After Abysmus poisons the Red Lantern central power battery, Bleez returns to Ysmault with her Red Lanterns, briefly coming into conflict with Atrocitus, who had been drawn back by the dying battery. After Atrocitus reasserts leadership over the Corps, Bleez confronts the Star Sapphires, whom she believes to be responsible for the battery's destruction. Bleez led a squadron of Red Lanterns, including Rankorr, Zilius Zox, and Ratchet, to Zamaron to confront the Sapphires, only to be defeated and captured by them. The Star Sapphire Fatality attempts to convert Bleez into a Star Sapphire, using her violet ring to envelop Bleez in a crystal dome. Before Bleez can become a Star Sapphire, Atrocitus kills Abysmus and restores the central battery, whereupon Bleez's ring returns to full strength.

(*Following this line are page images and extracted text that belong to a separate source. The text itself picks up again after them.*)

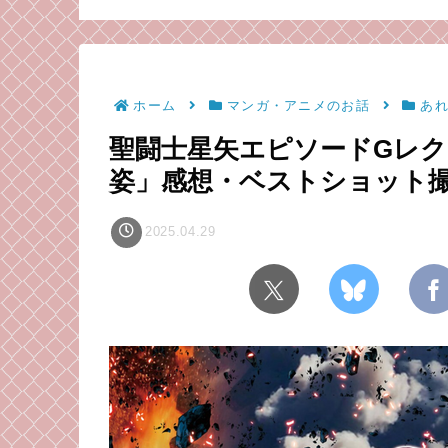
と、招かざる客と。
（毒成分強めのため注
意）
ホーム
マンガ・アニメのお話
あ
聖闘士星矢エピソードGレ
姿」感想・ベストショット
2025.04.29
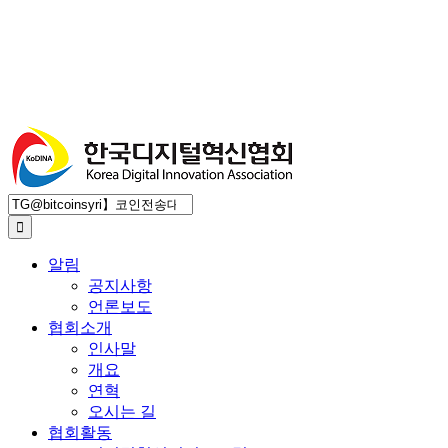
검
색
...
알림
공지사항
언론보도
협회소개
인사말
개요
연혁
오시는 길
협회활동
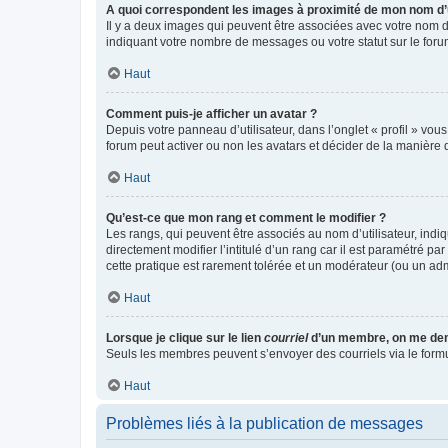
A quoi correspondent les images à proximité de mon nom d’u
Il y a deux images qui peuvent être associées avec votre nom d’
indiquant votre nombre de messages ou votre statut sur le fo
Haut
Comment puis-je afficher un avatar ?
Depuis votre panneau d’utilisateur, dans l’onglet « profil » vou
forum peut activer ou non les avatars et décider de la manière d
Haut
Qu’est-ce que mon rang et comment le modifier ?
Les rangs, qui peuvent être associés au nom d’utilisateur, ind
directement modifier l’intitulé d’un rang car il est paramétré p
cette pratique est rarement tolérée et un modérateur (ou un ad
Haut
Lorsque je clique sur le lien
courriel
d’un membre, on me de
Seuls les membres peuvent s’envoyer des courriels via le formulai
Haut
Problèmes liés à la publication de messages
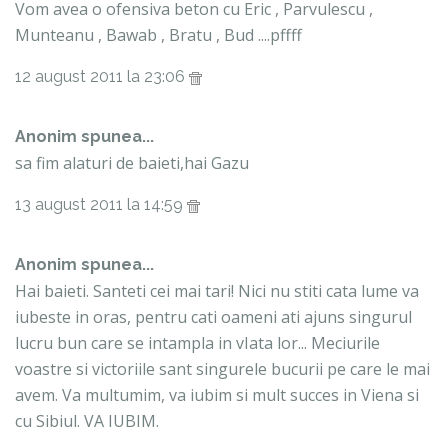
Vom avea o ofensiva beton cu Eric , Parvulescu ,
Munteanu , Bawab , Bratu , Bud ....pffff
12 august 2011 la 23:06
Anonim spunea...
sa fim alaturi de baieti,hai Gazu
13 august 2011 la 14:59
Anonim spunea...
Hai baieti. Santeti cei mai tari! Nici nu stiti cata lume va
iubeste in oras, pentru cati oameni ati ajuns singurul
lucru bun care se intampla in vIata lor... Meciurile
voastre si victoriile sant singurele bucurii pe care le mai
avem. Va multumim, va iubim si mult succes in Viena si
cu Sibiul. VA IUBIM.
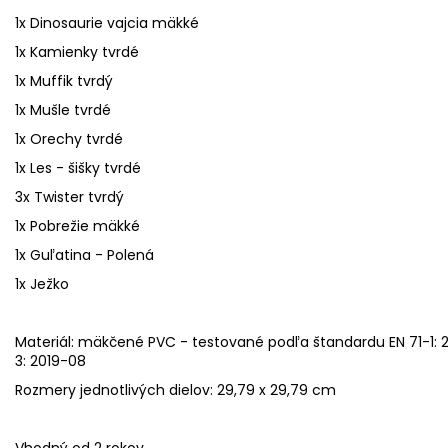
1x Dinosaurie vajcia mäkké
1x Kamienky tvrdé
1x Muffik tvrdý
1x Mušle tvrdé
1x Orechy tvrdé
1x Les - šišky tvrdé
3x Twister tvrdý
1x Pobrežie mäkké
1x Guľatina - Polená
1x Ježko
Materiál: mäkčené PVC - testované podľa štandardu EN 71-1: 2014
3: 2019-08
Rozmery jednotlivých dielov: 29,79 x 29,79 cm
Vhodný od 2 rokov.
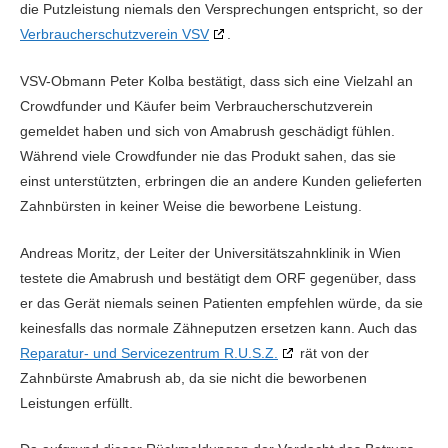
die Putzleistung niemals den Versprechungen entspricht, so der
Verbraucherschutzverein VSV
.
VSV-Obmann Peter Kolba bestätigt, dass sich eine Vielzahl an
Crowdfunder und Käufer beim Verbraucherschutzverein
gemeldet haben und sich von Amabrush geschädigt fühlen.
Während viele Crowdfunder nie das Produkt sahen, das sie
einst unterstützten, erbringen die an andere Kunden gelieferten
Zahnbürsten in keiner Weise die beworbene Leistung.
Andreas Moritz, der Leiter der Universitätszahnklinik in Wien
testete die Amabrush und bestätigt dem ORF gegenüber, dass
er das Gerät niemals seinen Patienten empfehlen würde, da sie
keinesfalls das normale Zähneputzen ersetzen kann. Auch das
Reparatur- und Servicezentrum R.U.S.Z.
rät von der
Zahnbürste Amabrush ab, da sie nicht die beworbenen
Leistungen erfüllt.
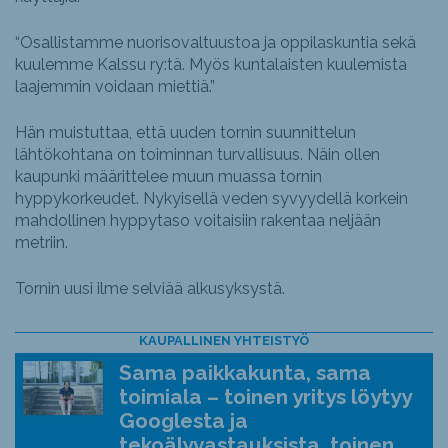
“Osallistamme nuorisovaltuustoa ja oppilaskuntia sekä
kuulemme Kalssu ry:tä. Myös kuntalaisten kuulemista
laajemmin voidaan miettiä.”
Hän muistuttaa, että uuden tornin suunnittelun
lähtökohtana on toiminnan turvallisuus. Näin ollen
kaupunki määrittelee muun muassa tornin
hyppykorkeudet. Nykyisellä veden syvyydellä korkein
mahdollinen hyppytaso voitaisiin rakentaa neljään
metriin.
Tornin uusi ilme selviää alkusyksystä.
KAUPALLINEN YHTEISTYÖ
Sama paikkakunta, sama
toimiala – toinen yritys löytyy
Googlesta ja
tekoälyvastauksista, toinen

In Rise of the Third Army, the Third Army attacks the Red Lanterns on the planet Arhtky. While Atrocitus rallies the Corps to confront the Guardians and the First Lantern, he orders Rankorr to return to Earth and kill Baxter, the man responsible for his transformation into a Red Lantern. Rankorr hesitates to kill Baxter, so Bleez does so with her napalm blood. Bleez then attacks Rankorr and attempts to take his blood so she can gain the ability to create light constructs. However, she is defeated and returns to Atrocitus.

In "DC Rebirth", Bleez accompanies Atrocitus and the Red Lantern Corps to Earth, where the Hell Tower has taken root. There the Red Dawn would begin, terraforming Earth into a new Red Lantern homeworld to save them from extinction. Upon arrival, she is sent by Atrocitus to attack Simon Baz and Jessica Cruz, keeping them from destroying the Hell Tower. After engaging, she quickly defeats Jessica and almost kills Simon. An enraged Bleez blasts Jessica through a building, but Simon manages to cure Bleez of her rage. She flies off in a rage, hiding from both the Red Lantern Corps and the Green Lantern Corps.

==Powers and abilities==

Bleez’s rage plasma (napalm)

Bleez derives her power from the red light of rage, which is channeled via her power ring and grants her flight, enhanced strength, and forcefield generation. The ring has also transformed her blood into a fiery, highly corrosive fluid, referred to as 'napalm' by the Red Lanterns. She can regurgitate this napalm as an offensive weapon; it is capable of eating through nearly any known material, destroying Black Lanterns faster than they can regenerate, and damaging power rings beyond repair. Since the ring has replaced her heart, she cannot remove it without risking death by cardiac arrest. She is also vulnerable to blue and violet light, which can reverse the effects of a red ring. Due to being immersed in the Blood Ocean of Ysmault, she has regained her intellect and her memories, unlike many of the other Red Lanterns.

==In other media==
===Television===

Bleez as she appears in Green Lantern: The Animated Series (left) and Justice League Action (right)

- Bleez appears in Green Lantern: The Animated Series, voiced by Grey DeLisle.
- Bleez appears in Justice League Action, voiced by Rachel Kimsey.
- Bleez makes a non-speaking cameo appearance in the DC Super Hero Girls episode "#RageCat".

===Video games===
- Bleez appears in DC Universe Online.
- Bleez appears as a character summon in Scribblenauts Unmasked: A DC Comics Adventure.
- Bleez appears as a playable character in Lego Batman 3: Beyond Gotham, voiced by Erica Luttrell.
- Bleez appears in Atrocitus' ending in Injustice 2.
- Bleez appears as a playable character in DC Unchained.

===Miscellaneous===
Bleez appears in DC Super Hero Girls, voiced by Stephanie Sheh. This version is a student of the Korugar Academy.